前記実施形態では、手すり1は床側支柱として合計2本の支柱、すなわち第1支柱6および第2支柱7を備えていた。しかし、床側支柱の本数は2本に限らず、1本でもよい。また、3本以上であってもよい。土間側支柱8の本数は1本であったが、土間側支柱8の本数も1本に限られない。また、前記実施形態では、支柱の総本数は3本であった。支柱の総本数が3本の場合、2本の場合と比べて、手すり1の強度を向上させることができる。一方、支柱の総本数が4本以上の場合、3本の場合と比べて強度は高まるが、部品点数の増加によるコストアップを招く。そこで本実施形態では、実用上充分な強度を確保しつつコストアップを抑える観点から、支柱の総本数を3本に設定した。ところで、支柱の総本数を3本とする場合、土間側支柱の本数を2本とし、床側支柱の本数を1本とすることもできる。しかし、本実施形態では、土間側支柱8が固定された式台10は土間2に載置されているだけであるのに対し、床側支柱6,7は取付具5に固定され、その取付具5は前述の通り、上がり框4に堅牢に固定されている。そのため、土間側支柱よりも床側支柱の本数を多くすることにより、手すり1の取付強度をより高めることができる。
1 玄関段差昇降用手すり
2 土間
3 床
4 上がり框
6,7 支柱(床側支柱)
8 土間側支柱
10 式台(台)
12,13 手すり棒
15 ベース部材
18 ガイドボルト
20 第1ベースプレート
21 水平部
22 垂直部
23 舌片
25 スリット
26 孔
30 第2ベースプレート
40 締め付けプレート(締め付け部材)
43 鋸歯(歯)
44 ナット部
45 ボルト
46 ナット

Claims (5)

  1. 上がり框の上面に載置される水平部と、前記上がり框の前方にて前記水平部の前端から下方に延びる垂直部と、を有するベース部材と、
    土間と前記上がり框の下面との間に位置する上向きの歯を有し、前記ベース部材の前記垂直部に上下方向にスライド可能に取り付けられた締め付け部材と、
    前記ベース部材に支持された床側支柱と、
    前記土間上に支持された土間側支柱と、
    前記床側支柱と前記土間側支柱とに架け渡された手すり棒と、を備え
    前記ベース部材の前記水平部は、側部および後部が切り欠かれた舌片を有し、
    前記舌片は、前端部を支点として撓み変形可能であり、前記水平部が前記上がり框の上面に載置されていない状態において、前記垂直部とのなす角が90度未満となるように形成されている、玄関段差昇降用手すり。

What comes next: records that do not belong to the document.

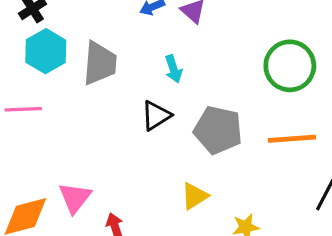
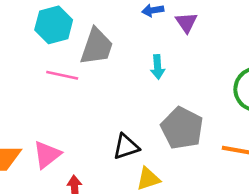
pink line: (23, 109) -> (62, 75), moved
black triangle: (156, 116) -> (126, 147), moved

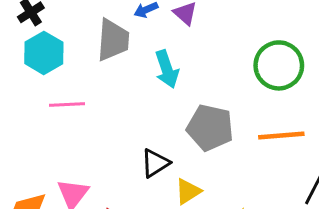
gray trapezoid: (97, 47) -> (113, 40), moved
cyan arrow: (158, 67) -> (167, 69), size x1.4

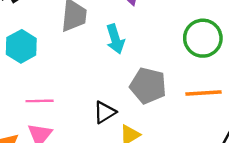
cyan hexagon: (44, 53) -> (21, 46), moved
pink line: (67, 105) -> (40, 101), moved

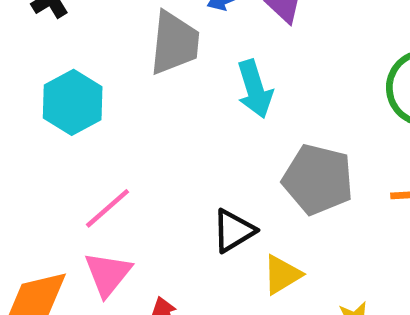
pink line: (40, 101) -> (108, 208), turned -40

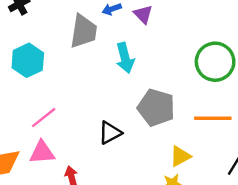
pink triangle: (108, 274) -> (42, 152), turned 44
yellow triangle: (282, 275) -> (180, 156), moved

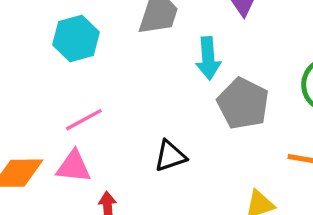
gray pentagon: (156, 108) -> (243, 103), moved

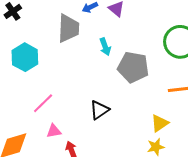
cyan arrow: (208, 58) -> (105, 47), size x0.7
pink triangle: (74, 167) -> (54, 131), moved, size x0.7

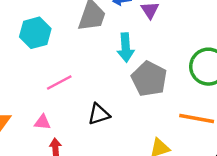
cyan arrow: (105, 47) -> (126, 47), size x1.4
pink line: (43, 103) -> (59, 83), moved

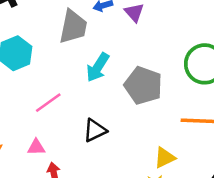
cyan arrow: (126, 47) -> (98, 67), moved, turned 44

  2. 前記土間に載置され、前記ベース部材の前記水平部よりも面積が大きい横長の台を備え、
    前記土間側支柱の下端部は、前記台に固定されている、請求項1に記載の玄関段差昇降用手すり。
  3. 前記ベース部材の前記水平部の前端部には孔が形成され、
    前記締め付け部材には、ナット部が設けられ、
    前記孔に上方から挿入され、回転すると前記締め付け部材を上下方向に移動させるように前記ナット部に螺合したガイドボルトを備えている、請求項1または2に記載の玄関段差昇降用手すり。

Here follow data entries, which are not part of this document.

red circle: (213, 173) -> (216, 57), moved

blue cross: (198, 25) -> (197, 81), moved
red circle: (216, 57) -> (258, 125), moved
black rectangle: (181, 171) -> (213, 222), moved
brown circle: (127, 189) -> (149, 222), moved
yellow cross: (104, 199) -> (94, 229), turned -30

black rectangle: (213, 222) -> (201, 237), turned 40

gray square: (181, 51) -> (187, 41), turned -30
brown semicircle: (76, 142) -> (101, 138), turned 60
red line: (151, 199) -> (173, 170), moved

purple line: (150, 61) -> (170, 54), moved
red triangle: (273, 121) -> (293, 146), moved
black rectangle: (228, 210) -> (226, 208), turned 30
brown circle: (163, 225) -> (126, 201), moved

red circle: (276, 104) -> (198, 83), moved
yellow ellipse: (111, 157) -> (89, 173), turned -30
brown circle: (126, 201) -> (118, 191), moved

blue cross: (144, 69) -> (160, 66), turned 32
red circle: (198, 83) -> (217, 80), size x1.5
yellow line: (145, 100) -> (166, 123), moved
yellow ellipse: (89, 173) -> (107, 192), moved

  4. 前記ベース部材の前記垂直部および前記締め付け部材のいずれか一方には、前向きに延びるボルトが固定され、他方には前記ボルトが挿通される上下方向に延びるスリットが形成され、
    前記締め付け部材は、前記ボルトに前方から締め付けられるナットによって前記ベース部材の前記垂直部に固定される、請求項1〜のいずれか一つに記載の玄関段差昇降用手すり。
  5. 前記ベース部材は、前記水平部および前記垂直部を構成する断面略L字型の第1ベースプレートと、前記第1ベースプレート上に固定された第2ベースプレートとを有し、
    前記床側支柱の下端部は前記第2ベースプレートに固定されている、請求項1〜のいずれか一つに記載の玄関段差昇降用手すり。